One of the most captivating things about encaustic is the way that the thin layers of beeswax lend an atmospheric quality to the paintings. While this layering is one of the main things that encaustic artists enjoy and exploit with the medium, it can also be tricky to manage- the layered structure of the paintings can be their downfall if not done correctly, leading to chipping, peeling, or separation of the layers. This can mean disaster for the longevity of the artwork. But by following some basic working guidelines, these problems can be avoided.
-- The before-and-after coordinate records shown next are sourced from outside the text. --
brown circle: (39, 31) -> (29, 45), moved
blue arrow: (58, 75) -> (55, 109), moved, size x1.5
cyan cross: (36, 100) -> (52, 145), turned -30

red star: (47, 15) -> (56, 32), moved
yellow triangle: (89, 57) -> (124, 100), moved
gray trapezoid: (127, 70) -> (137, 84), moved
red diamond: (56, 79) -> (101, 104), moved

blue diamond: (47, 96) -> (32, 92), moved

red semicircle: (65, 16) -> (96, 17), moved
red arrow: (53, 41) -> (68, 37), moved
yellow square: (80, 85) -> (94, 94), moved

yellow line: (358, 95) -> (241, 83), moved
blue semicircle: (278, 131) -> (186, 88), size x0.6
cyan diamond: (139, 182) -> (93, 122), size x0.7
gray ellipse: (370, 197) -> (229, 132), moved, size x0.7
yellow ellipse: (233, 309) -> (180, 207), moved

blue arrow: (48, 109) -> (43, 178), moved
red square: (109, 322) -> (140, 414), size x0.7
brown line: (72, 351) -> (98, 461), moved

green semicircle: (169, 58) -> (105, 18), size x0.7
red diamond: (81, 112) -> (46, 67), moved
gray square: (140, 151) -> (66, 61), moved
The first thing to consider is the type of wax you use. Traditionally, encaustic painting employs clarified beeswax. You’ll want to make sure that your beeswax is mechanically clarified, and not simply bleached. If your was is bleached to become white, it means that the impurities in the wax have not been removed, and may revert to their original colors, or become cloudy in the future. Most encaustic artists use tempered beeswax- wax that has been combined with a small amount of a harder substance that gives the wax a harder surface when cool. Damar crystals are popular, and a ratio of 1:9, damar to wax, works well. You can play around with this ratio to get results that suit you and your work. Other artists may use caranuba wax pellets. If too much of the hardening wax or resin is added, the wax may become too brittle for painting and actually contribute to the finished painting breaking in the future. You can buy damar crystals from Daniel Smith, or R&F. R&F Encaustic also sells blocks of encaustic medium that are ready to go… and wonderful to use, though the cost adds up fast. An alternative is to make your own. Another alternative that I use is to do most of the under painting in plain beeswax, and finish the upper layers with tempered wax. I imagine that the slightly more flexible under layers fuse a bit more readily, making for a less brittle painting, and cutting the cost and work of making/buying medium.
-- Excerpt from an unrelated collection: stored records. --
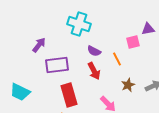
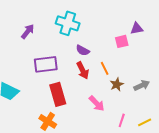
purple arrow: (39, 45) -> (28, 31), moved
orange line: (117, 59) -> (105, 68), moved

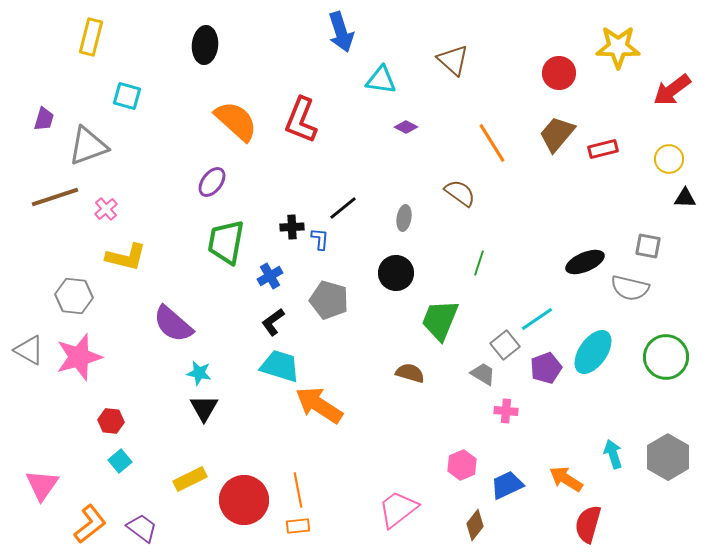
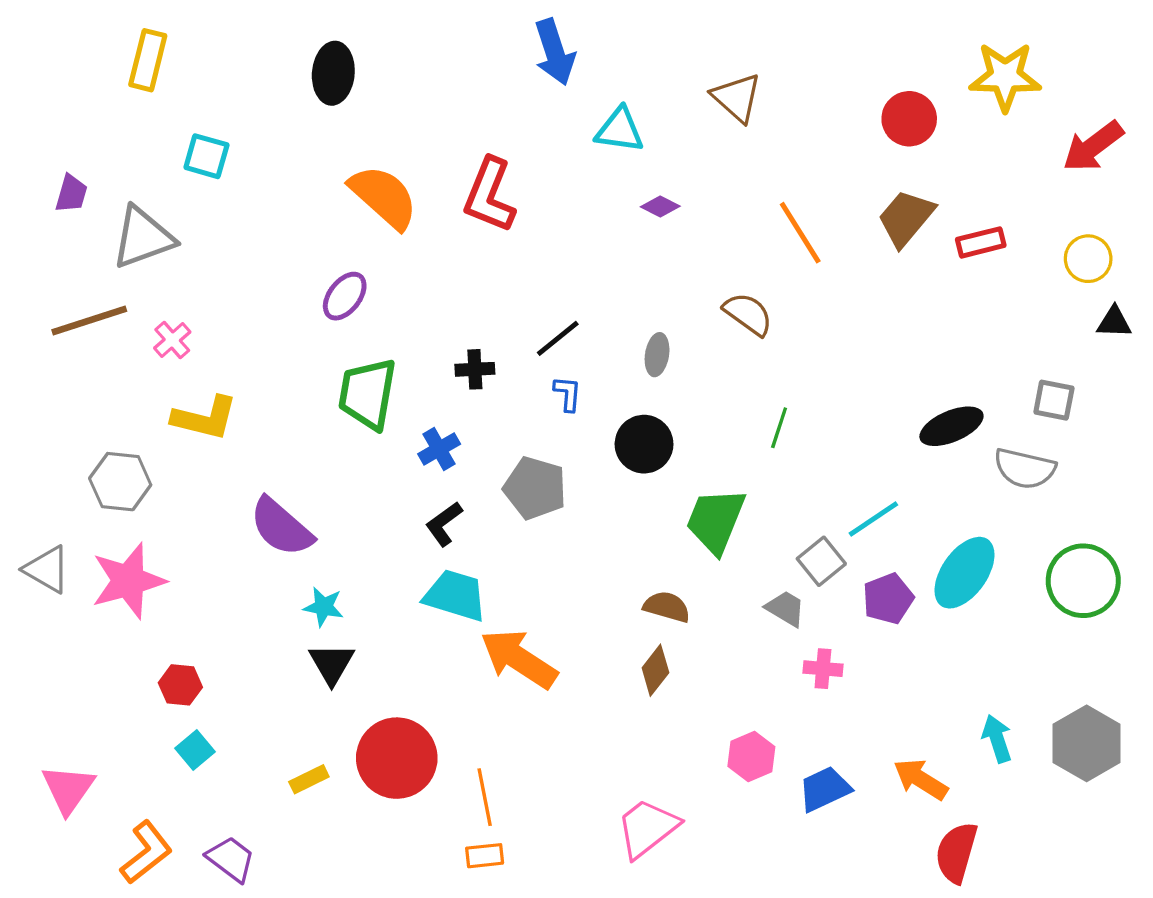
blue L-shape: (320, 239) -> (568, 394), moved
yellow rectangle: (190, 479) -> (309, 779), size x0.7
red circle: (244, 500) -> (397, 758), moved
brown diamond: (475, 525) -> (655, 670), moved

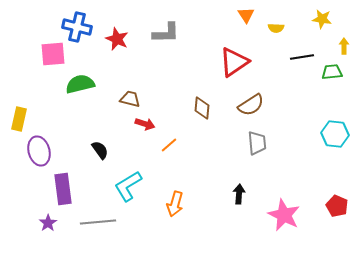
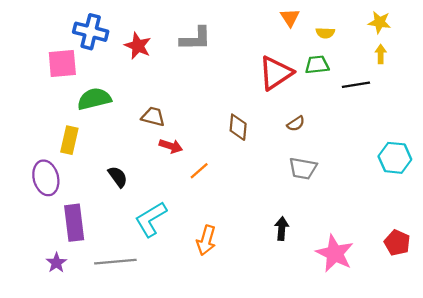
yellow arrow: (344, 46) -> (381, 54), moved
black line: (302, 57) -> (356, 85), moved
green trapezoid: (332, 72) -> (317, 65), moved
brown semicircle: (251, 105) -> (296, 124), size x0.6
yellow rectangle: (19, 119) -> (69, 140), moved
gray trapezoid: (257, 143) -> (303, 168), turned 105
You might be wondering- what about other waxes? Can’t I use the big block of candle wax in my garage? There are artists out there experimenting with various types of wax…. every wax has it’s own qualities: Different hardnesses, different melting and burning points, different smells, or clarity or color. If you are interested in different waxes, I’d say go for it- but be careful. And be sure to test the strength and resilience of the wax as used in your work. All of this said, I stick with beeswax. It has stood the test of time (thousands of years!), is predictable, and smells wonderful in the studio when heated. I keep some melted parafin wax in a container on my pallet for rinsing my brushes between colors, and that’s about it.
Laying down the wax, above, and below.
When painting in encaustic, we are essentially laying down layer after layer of thin wax. It may look solid, but what you can’t see is that these layers will remain discreet- and susceptable to separation until fused. Fusing is simply the process of applying heat to create a bond between the wax layers, making the piece into one whole, instead of many sheets of wax. I talked about this in my safety post- what tools I use and why.
To recap, people use many tools, ranging from incandescent light fixtures to torches. I use a heat gun almost exclusively- occasionally I use a small travel iron. R&F sells a stick fuser, with exchangeable tips, and I’ve heard that someone out there designed an encaustic pen, though I’ve never seen one. I’d like to learn how to use a torch sometime, but for now, a heat gun is my indispensable tool. I can control the heat, the depth of the fusing, and any movement I get in the wax. Using a heat gun takes a lot of practice, and with time, you will develop your own intuitive sense of how to use the gun to best effect for your work. The drawback is that if I am not paying absolute attention, I can fuse too deeply and accidentally melt areas by accident. This is true for any fusing method, though. So remember: fusing takes attention!
Above, beginning to fuse the first two layers of wax.
Here, you can see where the wax darkened as it seeped into the paper ground. This makes for a very stable base to work on.
To make things more complicated, different waxes on your painting may melt at different rates. Beeswax medium made with damar melts at a lower temperature than plain beeswax. encaustic paint melts at different rates, depending on the pigment used. So, when it comes to fusing, it really pays off to play around and get to know your tools and materials.
Melting a block of paint onto the griddle.
Mixing some beeswax into the melted paint can give it some luminosity.
When I paint, I deeply fuse my underlayers of the painting. If the painting is backed with paper or fabric, I fuse until the backing darkens slightly, indicating that the wax has penetrated. (like in the picture above) It is a little harder to gauge when painting directly onto wood, or encaustic gesso, as those surfaces don’t darken, but you essentially want to make sure that you are creating a solid base for your painting. As I add the first layers, I continue to fuse thoroughly. As I work my way up to the surface of the painting, I fuse more and more lightly, so as to not upset the paint I’ve already laid down. I tend to lay down layers of clear beeswax between collage or painted layers to act as a buffer to subsequent heating. My final layers are usually delicate, and require only the lightest of fusing. I run the heat gun at a bit of a distance, and only until the wax goes from matte to glossy, then I immediately move the heat.
Through trial and error, experimentation and observation, you’ll get to know the wax, and find a way of layering and fusing that works for you and your work.